Publié le 01/11/2015 par Fred Arends / Catégorie: Critique

Reliques de guerre(s)

 

Présenté au dernier festival de Rotterdam, le premier long métrage d'Isabelle Tollenaere s'impose par une maîtrise plastique rare. En quatre chapitres, la réalisatrice se met en quête de la guerre, des batailles. Ou de ce qu'il en reste. De leurs traces. 

 

 

Battles de Isabelle Tollenaere

À travers des paysages ruraux, elle nous emmène dans un voyage étonnant, parfaitement cohérent, où loin des guerres actuelles, se rejouent celles du passé, et particulièrement la Seconde Guerre mondiale. Et à travers elles, une forme de présent. Détruire un obus, jouer aux prisonniers de goulags, réaménager des bunkers en étables ou faire gonfler des tanks, permettent à la réalisatrice de penser la mémoire aujourd'hui. Sur une ligne esthétique très rigoureuse, mais aussi très généreuse, la cinéaste relie ses chapitres avec des leitmotivs peu nombreux, nuages, fumées, photos de guerre, mais toujours pertinents. De même que l'usage toujours diégétique des musiques et des sons.  Le premier chapitre est à ce titre remarquable. D'emblée, submergés par un son d'une grande force sur fond noir, nous découvrons les lames d'un tracteur labourant la terre. De la découverte d'un obus de guerre mondiale à sa destruction par une équipe de démineurs spécialisés, nous sommes les archéologues de ces guerres passées dont il ne reste que les traces, les fossiles rouillés mais toujours dangereux et dont il faut se débarrasser. Des guerres toujours présentes donc. Par des plans hypnotiques et magnifiquement cadrés, un travail sur le son complexe et un étonnant montage poétique, Isabelle Tollenaere s'intéresse à la trace concrète, la matière après un passage, une vie qui a couru. Ainsi, ce plan fixe dans un bois soudain envahi par la fumée est l'indice qui annonce l'explosion de l'obus à venir. Tout comme ce terrifiant plan d'orage la nuit, n'est-il pas une réminiscence forcément bouleversante de ces nuits où les bombes pleuvaient par milliers ? Ainsi enfin, où après la procédure très réglementée et lente pour faire exploser un obus, il n'en reste que quelques grains de poussières dans un sac plastique, linceul cheap pour un instrument de mort.
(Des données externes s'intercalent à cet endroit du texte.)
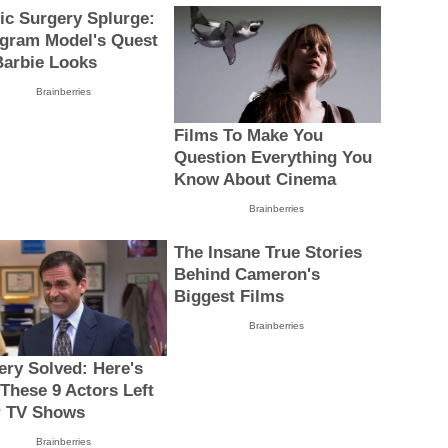
tic Surgery Splurge:
agram Model's Quest
Barbie Looks
Brainberries
Films To Make You
Question Everything You
Know About Cinema
Brainberries
The Insane True Stories
Behind Cameron's
Biggest Films
Brainberries
ery Solved: Here's
These 9 Actors Left
r TV Shows
Brainberries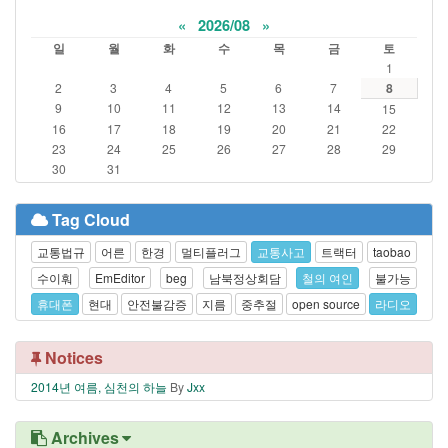
«
2026/08
»
일
월
화
수
목
금
토
1
2
3
4
5
6
7
8
9
10
11
12
13
14
15
16
17
18
19
20
21
22
23
24
25
26
27
28
29
30
31
Tag Cloud
교통법규
어른
한경
멀티플러그
교통사고
트랙터
taobao
수이훠
EmEditor
beg
남북정상회담
철의 여인
불가능
휴대폰
현대
안전불감증
지름
중추절
open source
라디오
Notices
2014년 여름, 심천의 하늘
By
Jxx
Archives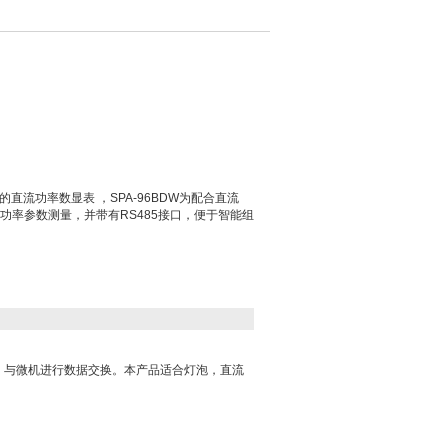
直流功率数显表 ，SPA-96BDW为配合直流
功率参数测量，并带有RS485接口，便于智能组
接口，与微机进行数据交换。本产品适合灯泡，直流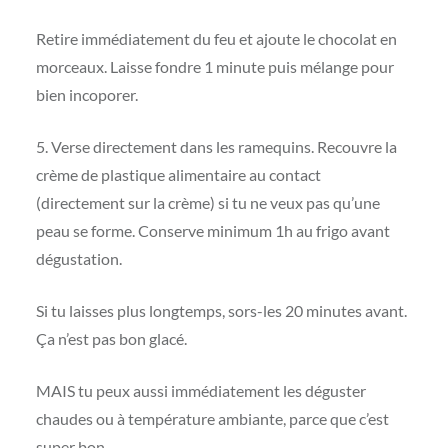
Retire immédiatement du feu et ajoute le chocolat en
morceaux. Laisse fondre 1 minute puis mélange pour
bien incoporer.
5. Verse directement dans les ramequins. Recouvre la
crème de plastique alimentaire au contact
(directement sur la crème) si tu ne veux pas qu’une
peau se forme. Conserve minimum 1h au frigo avant
dégustation.
Si tu laisses plus longtemps, sors-les 20 minutes avant.
Ça n’est pas bon glacé.
MAIS tu peux aussi immédiatement les déguster
chaudes ou à température ambiante, parce que c’est
super bon.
Le second chapitre, aux confins de l'absurde, nous entraîne dans un camp d'entraînement ou d'emprisonnement, où des touristes jouent à un « Escape Game », encadrés par un couple en habits de l'armée rouge mais qui leur parlent en anglais. Il s'agit toujours de retrouver un passé guerrier, une époque ou du moins une mémoire qui doucement se délite à l'image fascinante de ce bunker plongé dans la mer et qui est voué à disparaître, érodé par les flots et les vents violents. Bunkers que l'on retrouve réarrangés en étables pour bestiaux par des villageois fascinants dans le chapitre suivant. Enfin, la dernière partie fait le lien avec la guerre aujourd'hui, mais toujours sous forme de signes, à savoir le défilé de l'Armée russe à l'occasion des commémorations du Victory Day. Ce chapitre, à la fois grave et hilarant, met face à face la même absurdité de ces « batailles » avec un plan final, totalement stupéfiant et magique.

On reprochera peut-être à la réalisatrice et à son film son manque d'explications et d'informations sur où sommes-nous ? Et avec qui ? Même si l'on sent que l'on va toujours plus à l'Est. Mais elle n'est ni journaliste, ni historienne. Ces détails comptent peu quand son regard d'artiste nous importe tant. Après la radicalité de Gust Vandeberghe, ce Battles signe une nouvelle découverte à suivre du cinéma belge et flamand.